CARBURETOR!!!!! Nice catch! Very much a novelty around here. Enjoy the good eats!


----------



## jjam

Congratulations my friend, :notworthy: Never landed a black groupa yet on de' LBT...
I believe the Recess Team may have taken a bow and handed over the Grouper Master Hat over to the Gone Fishn' Too crew for the day...:thumbup:

You know you're in good company when that Purple boat is in site.

Jimmy


----------



## Pinksnappertrapper

DAMN!! Congrats.


----------



## marmidor

Damn fine catch Capt!!!


----------



## Realtor

very nice, good on you guys!!!!


----------



## sniper

DAAYYYUUMMM 
Look at the size of that steak!!!
Great job.


----------



## Frenchy

Nice one :thumbsup:


----------



## sail7seas

congrats on an awesome catch. that fish has some great colors


----------



## Chris V

Graet catch! Its cool just to catch a true black grouper here and to get one that size makes it even better.


----------



## Garbo

Dang....


----------



## Snatch it

Wow!!!!


----------



## ADRENALINE

Nice fish!!!! I have only caught two over the years and nowhere near that size.


----------



## Mullethead

Sweet.... and I hope everybody takes note... thats what a true black looks like


----------



## ateupwitit

excellent catch, beautiful fish.........live bait with a jigging rod sweet


----------



## Bub

awesome fish. Definitely a quality Black regardless of where she was caught, but for the panhandle thats insane!

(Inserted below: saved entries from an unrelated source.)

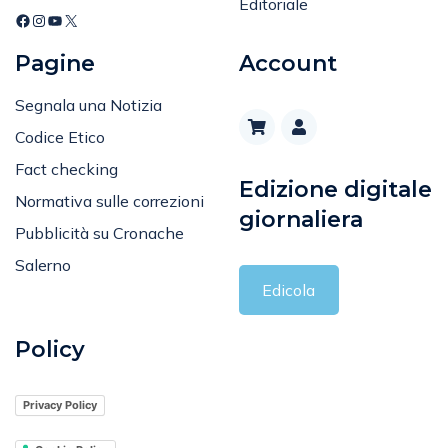
Editoriale
Pagine
Account
Segnala una Notizia
Codice Etico
Fact checking
Edizione digitale
Normativa sulle correzioni
giornaliera
Pubblicità su Cronache
Salerno
Edicola
Policy
Privacy Policy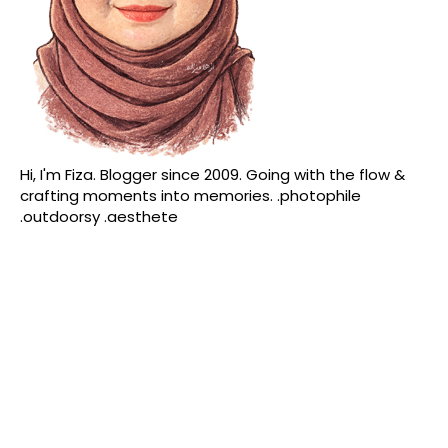
Hi, I'm Fiza. Blogger since 2009. Going with the flow &
crafting moments into memories. .photophile
.outdoorsy .aesthete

Nice job


----------



## parrothead

All i have to say is ,,,,,,YOU SUCK !!!!!!!!!!!! J/K :thumbsup::thumbsup::thumbsup: Glad you guys made it out there. Very nice black !!!!!!!!!! Give me a call Chris and we'll get out there.

Scott


----------



## Gone Fishin' Too

I just realized that I like them BIG and BLACK!!!!:brows:




Grouper that is...........and yes, it is very tastey!!!:yes:


----------



## C-monsters

What an awesome trip. It was great to watch the video again, and the pic with my kids(the real C-monsters) is great. Can't wait to do it again.


----------



## Ocean Master

Great suprise fish. Which Shimano rod where you using. It looks like it had plenty of backbone. Model#??? I ask b/c I need a new one.
Thanks


----------



## Scout800

ateupwitit said:


> excellent catch, beautiful fish.........live bait with a jigging rod sweet




I was thinking the same thing, kinda answers the other thread that was on here the other day.


----------



## C-monsters

Ocean Master said:


> Great suprise fish. Which Shimano rod where you using. It looks like it had plenty of backbone. Model#??? I ask b/c I need a new one.
> Thanks


It is a Shimano Trevala heavy action rod, 80-200lb test braid. It was rigged with 100lb braid, and had a 100lb fluorocarbon leader. I almost tied an 80 lb leader on, but was very glad I didn't. The leader was pretty frayed after the fight.


----------



## mcbig1

damn man do they make a bun big enuf for a fillet that size?good read and good fish!!!
mike


----------



## MSViking

Awesome fish and pics! Way to get it done!!


----------



## [email protected]

chris way to get the year started out!! awesome brother and congrats


----------